YOUR GOAL:
From the line that contains "CA (22.–24. April" to the end of the records below, copy every line exactly. Both the first and last of these lines count.

Saved data entries:

►

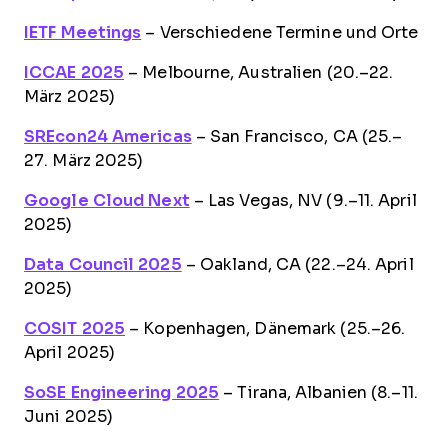
IETF Meetings
– Verschiedene Termine und Orte
ICCAE 2025
– Melbourne, Australien (20.–22.
März 2025)
SREcon24 Americas
– San Francisco, CA (25.–
27. März 2025)
Google Cloud Next
– Las Vegas, NV (9.–11. April
2025)
Data Council 2025
– Oakland, CA (22.–24. April
2025)
COSIT 2025
– Kopenhagen, Dänemark (25.–26.
April 2025)
SoSE Engineering 2025
– Tirana, Albanien (8.–11.
Juni 2025)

◄

RESULT FOR THIS EXERCISE:
– Oakland, CA (22.–24. April
2025)
COSIT 2025
– Kopenhagen, Dänemark (25.–26.
April 2025)
SoSE Engineering 2025
– Tirana, Albanien (8.–11.
Juni 2025)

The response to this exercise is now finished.